12 Tahun Tidak Ada Kenaikan Gaji, Hakim Buat Gerakan Cuti Massal 7-11 Oktober
Ribuan hakim dari berbagai daerah di Indonesia akan melakukan gerakan cuti bersama pada 7-11 Oktober 2024. Mereka menuntut pemerintah untuk meningkatkan kesejahteraan para hakim melalui gaji dan tunjangan yang disebut tidak pernah mengalami penyesuaian sejak 2012. Juru Bicara Solidaritas Hakim Indonesia, Fauzan Arrasyid, menyatakan bahwa gerakan ini merupakan bentuk protes damai untuk menyoroti pentingnya kesejahteraan hakim.
Fauzan menegaskan bahwa kesejahteraan hakim adalah isu yang mendesak dan harus segera ditangani oleh pemerintah. Gerakan cuti bersama ini akan dilakukan secara serentak oleh ribuan hakim di seluruh Indonesia sebagai upaya untuk menyuarakan tuntutan mereka.
Menurut Fauzan, ketidakmampuan pemerintah untuk menyesuaikan penghasilan hakim dapat mengancam integritas lembaga peradilan. Tanpa kesejahteraan yang memadai, hakim rentan terhadap praktik korupsi karena penghasilan mereka tidak mencukupi kebutuhan hidup sehari-hari.
Selain itu, Putusan Nomor 23P/HUM/2018 dari Mahkamah Agung menegaskan perlunya peninjauan ulang pengaturan penggajian hakim. Oleh karena itu, revisi terhadap Peraturan Pemerintah Nomor 94 tahun 2012 menjadi sangat penting dan mendesak untuk menyesuaikan penghasilan hakim.
Fauzan juga menyoroti perlunya perlindungan jaminan keamanan bagi hakim mengingat insiden kekerasan yang sering menimpa mereka. Jaminan keamanan tersebut penting agar hakim dapat menjalankan tugasnya tanpa tekanan atau ancaman.
Selain itu, Fauzan mendesak pemerintah untuk mendukung peran aktif Mahkamah Agung RI dan PP IKAHI dalam mendorong revisi PP Nomor 94 tahun 2012. Hal ini bertujuan untuk memastikan suara seluruh hakim di Indonesia didengar dan diperjuangkan.
Fauzan juga membeberkan fakta bahwa gaji dan tunjangan hakim tidak memadai di tengah meningkatnya inflasi. Data dari Bank Indonesia menunjukkan bahwa inflasi telah mencapai puncaknya dalam beberapa tahun terakhir, sementara gaji dan tunjangan hakim stagnan.

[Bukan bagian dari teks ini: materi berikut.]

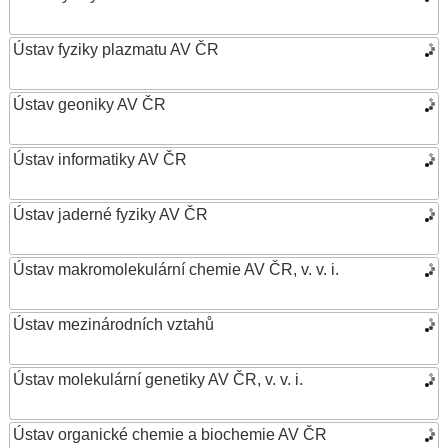
Ústav fyziky plazmatu AV ČR
Ústav geoniky AV ČR
Ústav informatiky AV ČR
Ústav jaderné fyziky AV ČR
Ústav makromolekulární chemie AV ČR, v. v. i.
Ústav mezinárodních vztahů
Ústav molekulární genetiky AV ČR, v. v. i.
Ústav organické chemie a biochemie AV ČR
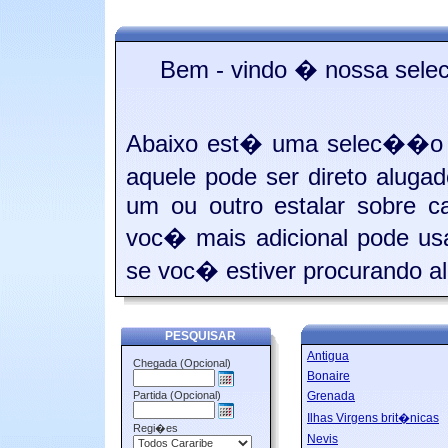
Bem - vindo � nossa sele
Abaixo est� uma selec��o 
aquele pode ser direto aluga
um ou outro estalar sobre c
voc� mais adicional pode us
se voc� estiver procurando al
PESQUISAR
Antigua
Chegada (Opcional)
Bonaire
Partida (Opcional)
Grenada
Ilhas Virgens brit�nicas
Regi�es
Nevis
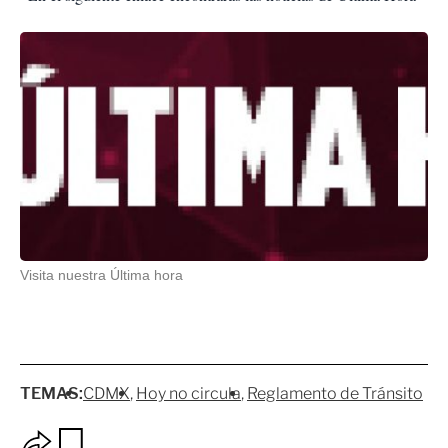
Visita nuestra Última hora
TEMAS:
CDMX
Hoy no circula
Reglamento de Tránsito
O
G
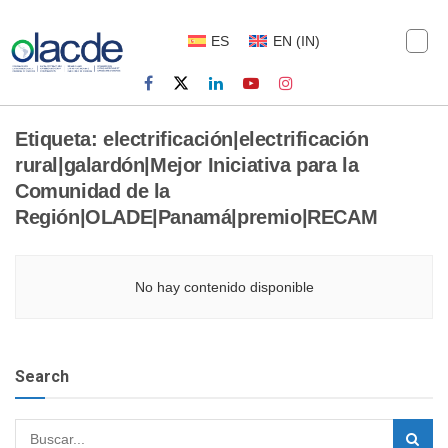
ES
EN
(
IN
)
Etiqueta:
electrificación|electrificación
rural|galardón|Mejor Iniciativa para la
Comunidad de la
Región|OLADE|Panamá|premio|RECAM
No hay contenido disponible
Search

Kondisi ini semakin diperparah dengan hilangnya tunjangan kinerja hakim sejak 2012. Akibatnya, penghasilan hakim jauh di bawah standar yang layak. Fauzan juga menyoroti masalah tunjangan kemahalan yang tidak merata, kurangnya fasilitas rumah dinas dan transportasi yang memadai, serta beban kerja yang tidak proporsional.
Laporan tahunan Mahkamah Agung tahun 2023 menunjukkan bahwa jumlah hakim pada tingkat pertama sebanyak 6069 dengan beban perkara yang sangat besar. Beban kerja yang tidak proporsional dirasakan sangat membebani, terutama di daerah-daerah terpencil di Indonesia Timur.
Dalam upaya untuk mengatasi semua permasalahan ini, Fauzan menekankan pentingnya revisi PP Nomor 94 tahun 2012 dan dukungan terhadap RUU Jabatan Hakim. Hal ini diharapkan dapat membantu mengatur kesejahteraan hakim dalam kerangka hukum yang lebih komprehensif dan berkelanjutan.